> [Problem details]:
Transcribe word for word the lines below from the line with "ch are small" through the line with "n anonymous user", ends included.

(Dataset entries)
┄┄┄┄┄┄

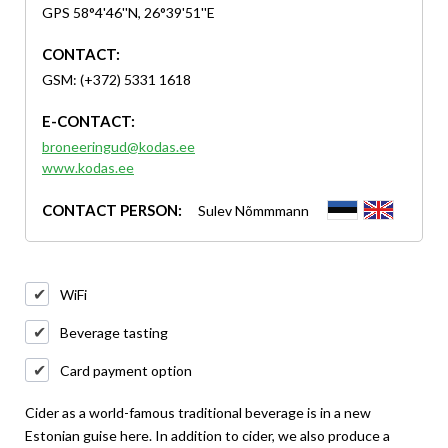
GPS 58°4'46''N, 26°39'51''E
CONTACT:
GSM: (+372) 5331 1618
E-CONTACT:
broneeringud@kodas.ee
www.kodas.ee
CONTACT PERSON:
Sulev Nõmmmann
WiFi
Beverage tasting
Card payment option
Cider as a world-famous traditional beverage is in a new
Estonian guise here. In addition to cider, we also produce a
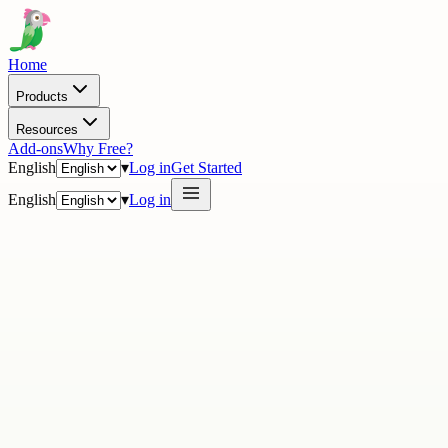
Home
Products
Resources
Add-ons
Why Free?
English
▾
Log in
Get Started
English
▾
Log in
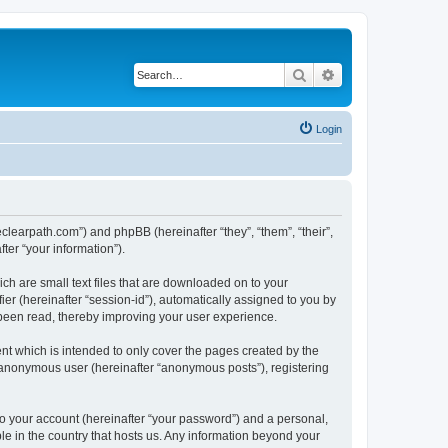
Search
Advanced search
Login
heclearpath.com”) and phpBB (hereinafter “they”, “them”, “their”,
er “your information”).
ch are small text files that are downloaded on to your
ier (hereinafter “session-id”), automatically assigned to you by
 been read, thereby improving your user experience.
nt which is intended to only cover the pages created by the
n anonymous user (hereinafter “anonymous posts”), registering
to your account (hereinafter “your password”) and a personal,
ble in the country that hosts us. Any information beyond your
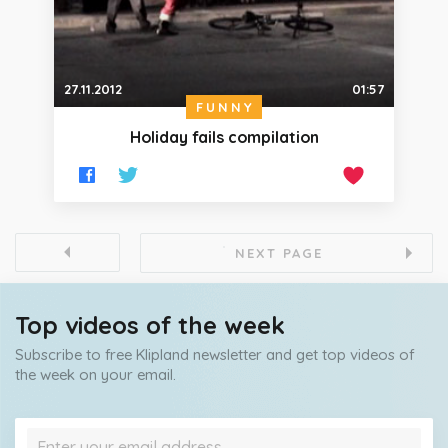
27.11.2012
01:57
FUNNY
Holiday fails compilation
NEXT PAGE
Top videos of the week
Subscribe to free Klipland newsletter and get top videos of
the week on your email.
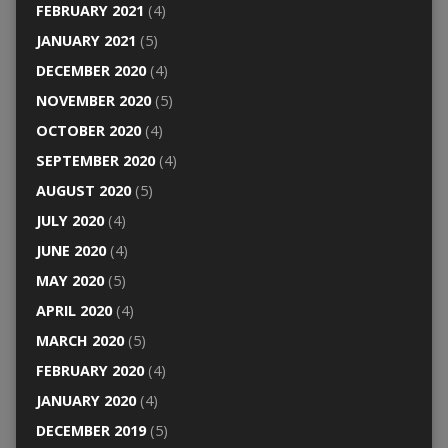
FEBRUARY 2021
(4)
JANUARY 2021
(5)
DECEMBER 2020
(4)
NOVEMBER 2020
(5)
OCTOBER 2020
(4)
SEPTEMBER 2020
(4)
AUGUST 2020
(5)
JULY 2020
(4)
JUNE 2020
(4)
MAY 2020
(5)
APRIL 2020
(4)
MARCH 2020
(5)
FEBRUARY 2020
(4)
JANUARY 2020
(4)
DECEMBER 2019
(5)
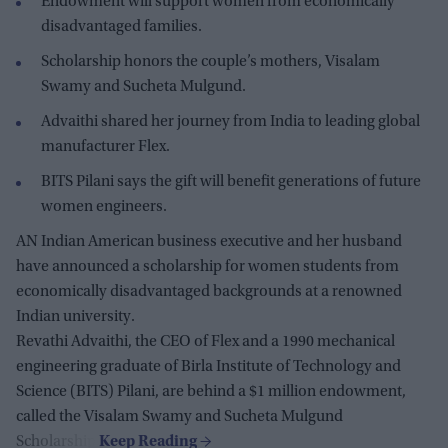
Endowment will support women from economically
disadvantaged families.
Scholarship honors the couple’s mothers, Visalam
Swamy and Sucheta Mulgund.
Advaithi shared her journey from India to leading global
manufacturer Flex.
BITS Pilani says the gift will benefit generations of future
women engineers.
AN Indian American business executive and her husband
have announced a scholarship for women students from
economically disadvantaged backgrounds at a renowned
Indian university.
Revathi Advaithi, the CEO of Flex and a 1990 mechanical
engineering graduate of Birla Institute of Technology and
Science (BITS) Pilani, are behind a $1 million endowment,
called the Visalam Swamy and Sucheta Mulgund
Scholarship.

┄┄┄┄┄┄

> [Answer]:
ch are small text files that are downloaded on to your
ier (hereinafter “session-id”), automatically assigned to you by
 been read, thereby improving your user experience.
nt which is intended to only cover the pages created by the
n anonymous user (hereinafter “anonymous posts”), registering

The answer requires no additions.